Pièce n°1883
Écrite par Sol'stice
Explorée par Loan
La première bouffée d’air est une délivrance. Enfin je respire à nouveau ! Le brouillard quitte ma tête en même temps que mon champ de vision et j’inspire à plein poumons avec plaisir, goûtant l’odeur de propre qui remplace celle du tabac. Celle-ci s’accroche encore à mes vêtements, à mes cheveux, à ma peau, et j’ai l’impression de faire tache sur le carrelage impeccable. Avant que qui que ce soit ne remarque ma présence insolite, je m’écarte dans un coin de la pièce, entre les rangées de machines à laver qui s’alignent et s’empilent le long des murs. Certaines tournent, dans un tourbillon de linge et de bulles, les battants des autres s’ouvrent comme autant de bouches avides.

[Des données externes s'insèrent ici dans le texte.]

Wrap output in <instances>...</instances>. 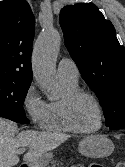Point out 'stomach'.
<instances>
[{"instance_id":"obj_1","label":"stomach","mask_w":125,"mask_h":167,"mask_svg":"<svg viewBox=\"0 0 125 167\" xmlns=\"http://www.w3.org/2000/svg\"><path fill=\"white\" fill-rule=\"evenodd\" d=\"M78 151L87 157L103 158L114 151L113 142L103 135L85 137L78 144ZM53 154L46 152L32 161L26 163L27 167H46L52 160Z\"/></svg>"}]
</instances>
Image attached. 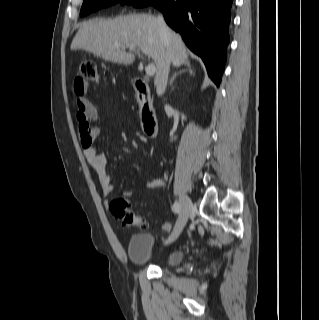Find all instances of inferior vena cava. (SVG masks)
Segmentation results:
<instances>
[{
    "label": "inferior vena cava",
    "instance_id": "inferior-vena-cava-1",
    "mask_svg": "<svg viewBox=\"0 0 319 320\" xmlns=\"http://www.w3.org/2000/svg\"><path fill=\"white\" fill-rule=\"evenodd\" d=\"M157 21L160 25V32L161 36L167 40L170 39L171 37V32L170 29L167 27L164 18L162 16L157 17ZM172 61V54L170 48H167V55H166V60L163 66L162 74L159 79L158 84L156 85V91L158 95H162L165 92L166 86H167V81H168V75L170 71V64Z\"/></svg>",
    "mask_w": 319,
    "mask_h": 320
}]
</instances>
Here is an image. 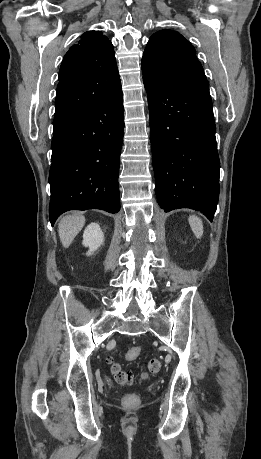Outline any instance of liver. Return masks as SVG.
Here are the masks:
<instances>
[{"instance_id": "1", "label": "liver", "mask_w": 261, "mask_h": 459, "mask_svg": "<svg viewBox=\"0 0 261 459\" xmlns=\"http://www.w3.org/2000/svg\"><path fill=\"white\" fill-rule=\"evenodd\" d=\"M85 217L82 215L65 216L58 226L60 241L64 248H68L76 235L82 230Z\"/></svg>"}]
</instances>
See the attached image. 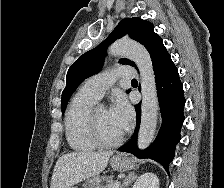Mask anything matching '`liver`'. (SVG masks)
Returning a JSON list of instances; mask_svg holds the SVG:
<instances>
[{
    "instance_id": "6515ba94",
    "label": "liver",
    "mask_w": 224,
    "mask_h": 188,
    "mask_svg": "<svg viewBox=\"0 0 224 188\" xmlns=\"http://www.w3.org/2000/svg\"><path fill=\"white\" fill-rule=\"evenodd\" d=\"M112 151H82L62 155L56 162L50 188H70L71 186L102 172Z\"/></svg>"
}]
</instances>
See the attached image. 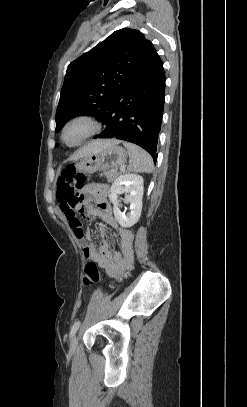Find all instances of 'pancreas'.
Wrapping results in <instances>:
<instances>
[{
    "label": "pancreas",
    "instance_id": "pancreas-1",
    "mask_svg": "<svg viewBox=\"0 0 247 407\" xmlns=\"http://www.w3.org/2000/svg\"><path fill=\"white\" fill-rule=\"evenodd\" d=\"M118 174L119 173L116 170H108L103 172L101 176H105L108 182H113L117 178Z\"/></svg>",
    "mask_w": 247,
    "mask_h": 407
}]
</instances>
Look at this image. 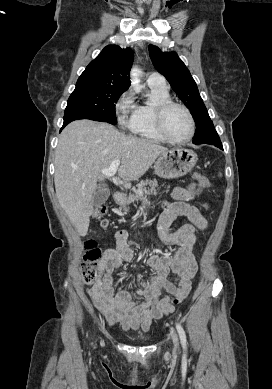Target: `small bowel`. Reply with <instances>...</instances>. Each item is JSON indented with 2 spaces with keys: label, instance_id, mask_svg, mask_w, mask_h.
Segmentation results:
<instances>
[{
  "label": "small bowel",
  "instance_id": "obj_1",
  "mask_svg": "<svg viewBox=\"0 0 272 389\" xmlns=\"http://www.w3.org/2000/svg\"><path fill=\"white\" fill-rule=\"evenodd\" d=\"M172 197L173 202L164 204L158 232L163 242L179 248L171 257L153 254L148 258V265L156 271L149 280L134 284L132 289L113 288V274L123 263L134 258L124 231L115 235L114 247L105 251L99 263L98 276L88 294L110 326L119 324L126 332H147L155 320L173 311L174 298L184 300L190 292L191 280L198 270L193 254L195 232L204 230L207 220L196 206L189 203L196 198L193 190L177 187ZM182 216L189 222L170 232L171 224ZM170 273L174 275L176 283L168 280ZM163 291L167 294L162 295Z\"/></svg>",
  "mask_w": 272,
  "mask_h": 389
}]
</instances>
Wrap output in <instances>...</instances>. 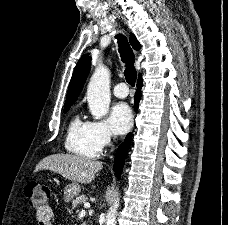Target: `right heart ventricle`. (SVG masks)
<instances>
[{
  "instance_id": "right-heart-ventricle-1",
  "label": "right heart ventricle",
  "mask_w": 228,
  "mask_h": 225,
  "mask_svg": "<svg viewBox=\"0 0 228 225\" xmlns=\"http://www.w3.org/2000/svg\"><path fill=\"white\" fill-rule=\"evenodd\" d=\"M64 147L69 153L86 158L98 157L101 153L90 123L83 122L78 114L67 125Z\"/></svg>"
}]
</instances>
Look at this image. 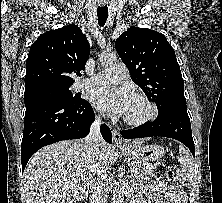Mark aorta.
<instances>
[{"label":"aorta","mask_w":222,"mask_h":203,"mask_svg":"<svg viewBox=\"0 0 222 203\" xmlns=\"http://www.w3.org/2000/svg\"><path fill=\"white\" fill-rule=\"evenodd\" d=\"M117 59L115 53H102L99 57L101 65H111ZM123 187L120 182H116L113 187V203H122L123 202Z\"/></svg>","instance_id":"aorta-1"}]
</instances>
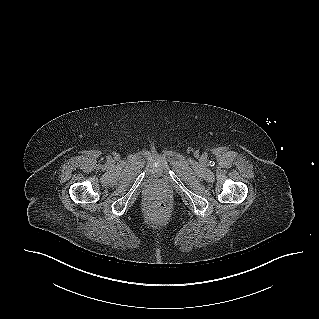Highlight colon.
I'll use <instances>...</instances> for the list:
<instances>
[{"label": "colon", "mask_w": 319, "mask_h": 319, "mask_svg": "<svg viewBox=\"0 0 319 319\" xmlns=\"http://www.w3.org/2000/svg\"><path fill=\"white\" fill-rule=\"evenodd\" d=\"M157 208H158L159 210H165L166 206H165L163 203H159V204L157 205Z\"/></svg>", "instance_id": "5ec220e1"}]
</instances>
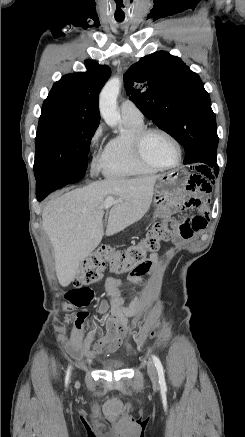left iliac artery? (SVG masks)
<instances>
[{
  "mask_svg": "<svg viewBox=\"0 0 245 437\" xmlns=\"http://www.w3.org/2000/svg\"><path fill=\"white\" fill-rule=\"evenodd\" d=\"M152 359H153V362H154L155 367L157 369L160 387L162 389H166V382H165L164 370H163L162 363H161L160 359L155 355H152Z\"/></svg>",
  "mask_w": 245,
  "mask_h": 437,
  "instance_id": "left-iliac-artery-1",
  "label": "left iliac artery"
}]
</instances>
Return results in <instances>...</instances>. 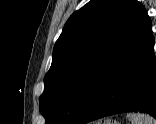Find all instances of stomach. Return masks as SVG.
<instances>
[{
  "instance_id": "stomach-1",
  "label": "stomach",
  "mask_w": 156,
  "mask_h": 124,
  "mask_svg": "<svg viewBox=\"0 0 156 124\" xmlns=\"http://www.w3.org/2000/svg\"><path fill=\"white\" fill-rule=\"evenodd\" d=\"M114 124H120V123H118V122H115Z\"/></svg>"
}]
</instances>
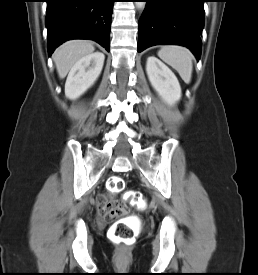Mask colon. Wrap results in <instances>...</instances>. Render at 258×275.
I'll return each mask as SVG.
<instances>
[{"label": "colon", "instance_id": "1", "mask_svg": "<svg viewBox=\"0 0 258 275\" xmlns=\"http://www.w3.org/2000/svg\"><path fill=\"white\" fill-rule=\"evenodd\" d=\"M107 188L111 194L118 193L124 188V180L121 177L114 176L108 181ZM125 201L144 210L147 207L146 198L138 191H128L124 196ZM127 209L125 207H114L110 205L103 212L102 215L106 219H113L116 215H125ZM108 237L110 240L118 243L130 245L134 241L133 230L128 227L122 220H117L108 230Z\"/></svg>", "mask_w": 258, "mask_h": 275}]
</instances>
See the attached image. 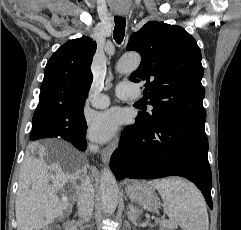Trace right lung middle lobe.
Here are the masks:
<instances>
[{"label": "right lung middle lobe", "mask_w": 241, "mask_h": 230, "mask_svg": "<svg viewBox=\"0 0 241 230\" xmlns=\"http://www.w3.org/2000/svg\"><path fill=\"white\" fill-rule=\"evenodd\" d=\"M84 106L76 108H59L50 110L40 115L33 116V126L37 127L30 134L31 140L56 137L52 133L63 135L82 136L87 127L83 112Z\"/></svg>", "instance_id": "dd1d6c3e"}]
</instances>
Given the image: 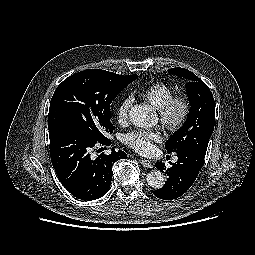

Vers le fond de la pièce, je trouve un recoin où m’arrêter à l’abri des regards. Là, je me dépêche de poser délicatement la boîte à musique à côté de moi et d’ôter mes habits malodorants. Je les enfourne dans une machine libre et m’accroupis devant le panneau de contrôle.
— Ça ne doit pas être si compliqué, si ? Ça ressemble beaucoup à celles qu’il y avait en bas de chez moi…
En se laissant glisser hors de la machine, le lutin me lance un regard désabusé, accusateur d’avoir manqué de l’oublier dans ma poche.
— Pardon…
Il ne daigne pas me répondre et se glisse dans le fin espace entre deux machines. Je grimace. J’espère qu’il me pardonnera et qu’il reviendra, je m’y suis attaché, à mon petit compagnon. Puis je reviens sur les instructions que je n’arrive pas à lire. Il n’y a pourtant pas mille réglages possibles. Il y a surtout une fente sur le devant, invitation explicite à y glisser une pièce. Je fais les poches de mes vêtements sales sans en trouver, grimace à nouveau. Un éclat métallique attire mon attention au sol. Le lutin est revenu de son expédition et me tend une rondelle dorée. Je m’en saisis, la fais tourner entre mes doigts. On dirait un jeton, et même si rien n’est marqué dessus, il me semble tout à fait approprié pour nourrir la machine.
— Merci.
Tintement de grelot en réponse. Je pousse le jeton dans la fente, me ravise juste avant de fermer le tambour. Délicatement, je tire sur l’étoffe qui protège la boîte pour dégager celle-ci sans la toucher et rajouter le tissu avec mon linge.
— Tu veux laver ta cape ?
Nouveau tintement de grelot, négatif, et cette fois-ci, je laisse la machine démarrer son cycle de démarrage. Puis, désœuvré, je m’assois juste à côté. Il ne me reste plus qu’à attendre. Je dois avoir l’air fin, en sous-vêtements… Pourvu que personne ne s’aventure par ici.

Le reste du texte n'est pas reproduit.